Genomic and biochemical comparison of allelic triple-mutant lines derived from conventional breeding and multiplex gene editing.

Multiplex gene editing allows for the simultaneous targeting and mutagenesis of multiple loci in a genome. This tool is particularly valuable for plant genetic improvement, as plant genomes often require mutations at multiple loci to confer useful and/or novel traits. However, the regulation of gene editing can vary depending on the number of loci targeted. In this study, we developed triple-mutant soybean (Glycine max (L.) Merrill) lines using different crop improvement strategies, including conventional backcross breeding of standing variant alleles and clustered regularly interspaced short palindromic repeats-based multiplex editing to introduce new alleles. The mutations were targeted to genes encoding seed antinutritional components, as previously described in a triple null soybean carrying knockout alleles for a Kunitz trypsin inhibitor, a soybean agglutinin, and the allergen P34 protein.

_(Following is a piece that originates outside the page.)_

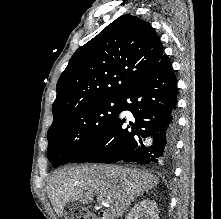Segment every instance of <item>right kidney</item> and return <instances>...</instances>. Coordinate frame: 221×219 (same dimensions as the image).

The products developed from these respective genetic improvement pipelines were tested for differences between the triple-mutant lines and their parental lines. Analyses included genomics, seed proteomics, trypsin inhibition, seed protein digestibility, and harvestable yield of the different lines. We observed that both multiplex gene editing and conventional breeding approaches produced essentially equivalent products in comparison to their parental lines. We conclude that the multiplex gene editing strategy is not inherently riskier than conventional breeding for developing complex mutant lines of this type.